Landrieu's office said in a news release early Thursday that the city has lost service from one of its turbines, which powers most of the pumping stations that serve the East Bank of New Orleans. Landrieu said that means the system's capacity to drain stormwater from the streets has been diminished.

"It was an internal fire within the turbine itself, and it was a critical part," Landrieu said.

The mayor said the city is moving in generators to back up the system and hoped to have them installed within 48 hours. Earlier, Landrieu said the power available early Thursday wouldn't be adequate to protect the city from another significant bout of rainfall.

National Weather Service meteorologist Phil Grigsby said scattered thunderstorms and showers were in the daily forecast for the region through the weekend and into next week. But he called that a "fairly normal [weather] pattern" for south Louisiana in August.

Earlier this week, city officials and spokesmen had said repeatedly that all 24 pumping stations were working at full capacity.

But after the system failed to keep up with a storm that dropped 9.4 inches of rain in three hours, the truth about the state of the water pumps began to emerge.

Despite what the public had been led to believe, City Council members were then told that pumping stations in two of the hardest-hit areas went down to half- to two-thirds of capacity Saturday, news outlets reported.

"It is unacceptable that the public was not only uninformed, but misinformed as to our drainage system functionality during the flood," Council Member LaToya Cantrell said in a statement Wednesday.

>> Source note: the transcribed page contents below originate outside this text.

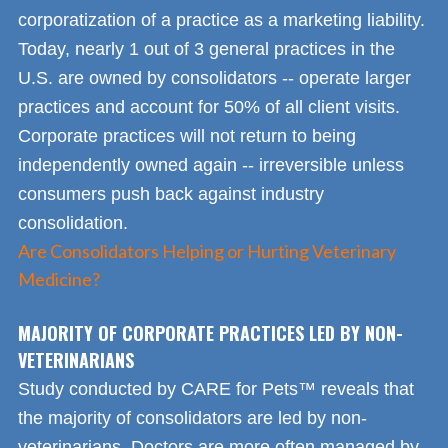
corporatization of a practice as a marketing liability.
Today, nearly 1 out of 3 general practices in the
U.S. are owned by consolidators -- operate larger
practices and account for 50% of all client visits.
Corporate practices will not return to being
independently owned again -- irreversible unless
consumers push back against industry
consolidation.
Are Consolidators Helping or Hurting Veterinary
Medicine?
MAJORITY OF CORPORATE PRACTICES LED BY NON-
VETERINARIANS
Study conducted by CARE for Pets™ reveals that
the majority of consolidators are led by non-
veterinarians. Doctors are more often managed by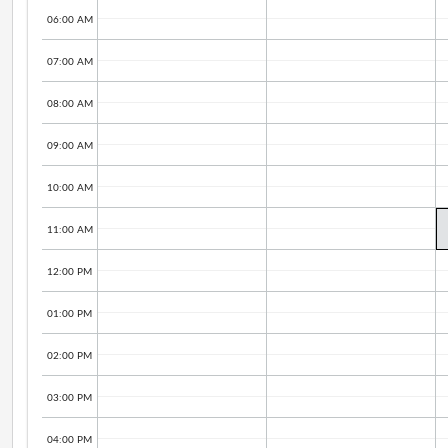
06:00 AM
07:00 AM
08:00 AM
09:00 AM
10:00 AM
11:00 AM
12:00 PM
01:00 PM
02:00 PM
03:00 PM
04:00 PM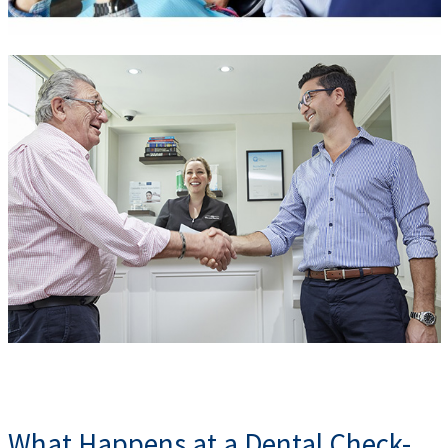
What Happens at a Dental Check-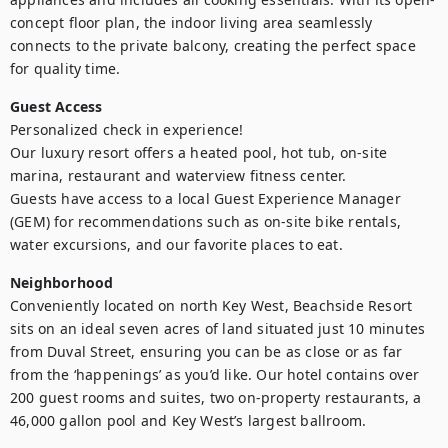
concept floor plan, the indoor living area seamlessly 
connects to the private balcony, creating the perfect space 
for quality time.
Guest Access
Personalized check in experience!

Our luxury resort offers a heated pool, hot tub, on-site 
marina, restaurant and waterview fitness center.

Guests have access to a local Guest Experience Manager 
(GEM) for recommendations such as on-site bike rentals, 
water excursions, and our favorite places to eat.
Neighborhood
Conveniently located on north Key West, Beachside Resort 
sits on an ideal seven acres of land situated just 10 minutes 
from Duval Street, ensuring you can be as close or as far 
from the ‘happenings’ as you’d like. Our hotel contains over 
200 guest rooms and suites, two on-property restaurants, a 
46,000 gallon pool and Key West’s largest ballroom.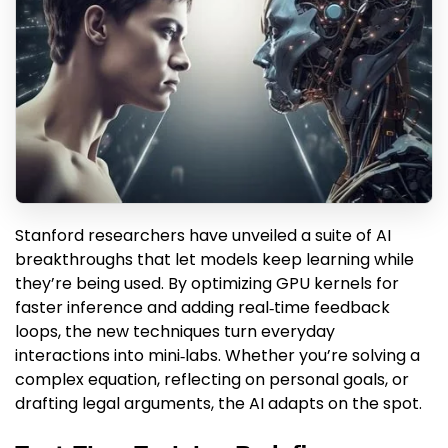
Stanford researchers have unveiled a suite of AI
breakthroughs that let models keep learning while
they’re being used. By optimizing GPU kernels for
faster inference and adding real‑time feedback
loops, the new techniques turn everyday
interactions into mini‑labs. Whether you’re solving a
complex equation, reflecting on personal goals, or
drafting legal arguments, the AI adapts on the spot.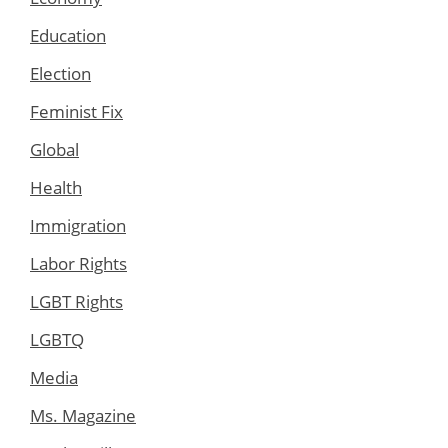
Education
Election
Feminist Fix
Global
Health
Immigration
Labor Rights
LGBT Rights
LGBTQ
Media
Ms. Magazine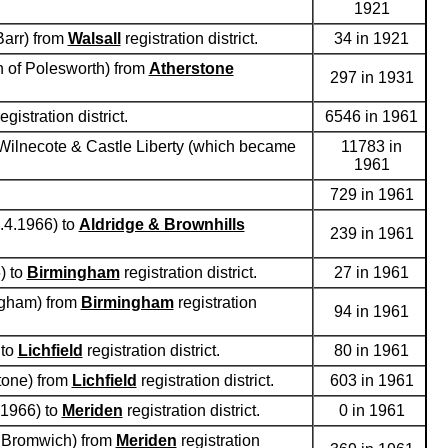
1921
Barr) from
Walsall
registration district.
34 in 1921
sh of Polesworth) from
Atherstone
297 in 1931
egistration district.
6546 in 1961
d Wilnecote & Castle Liberty (which became
11783 in
1961
729 in 1961
1.4.1966) to
Aldridge & Brownhills
239 in 1961
) to
Birmingham
registration district.
27 in 1961
ingham) from
Birmingham
registration
94 in 1961
 to
Lichfield
registration district.
80 in 1961
stone) from
Lichfield
registration district.
603 in 1961
.1966) to
Meriden
registration district.
0 in 1961
le Bromwich) from
Meriden
registration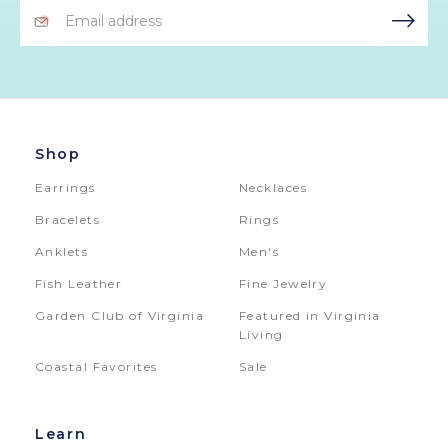
Email
Address
Shop
Earrings
Necklaces
Bracelets
Rings
Anklets
Men's
Fish Leather
Fine Jewelry
Garden Club of Virginia
Featured in Virginia
Living
Coastal Favorites
Sale
Learn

Cedric Grant, one of the mayor's top deputies and head of the Sewerage & Water Board, told the City Council on Tuesday that he would retire at the end of hurricane season, which lasts through November.

photo

AP/GERALD HERBERT

Rain clouds gather over a New Orleans power plant where workers were scrambling to repair fire-damaged equipment that powers most of the city’s water-pumping system. Gov. John Bel Edwards declared a state of emergency Thursday for New Orleans as a precaution after a round of flooding last weekend.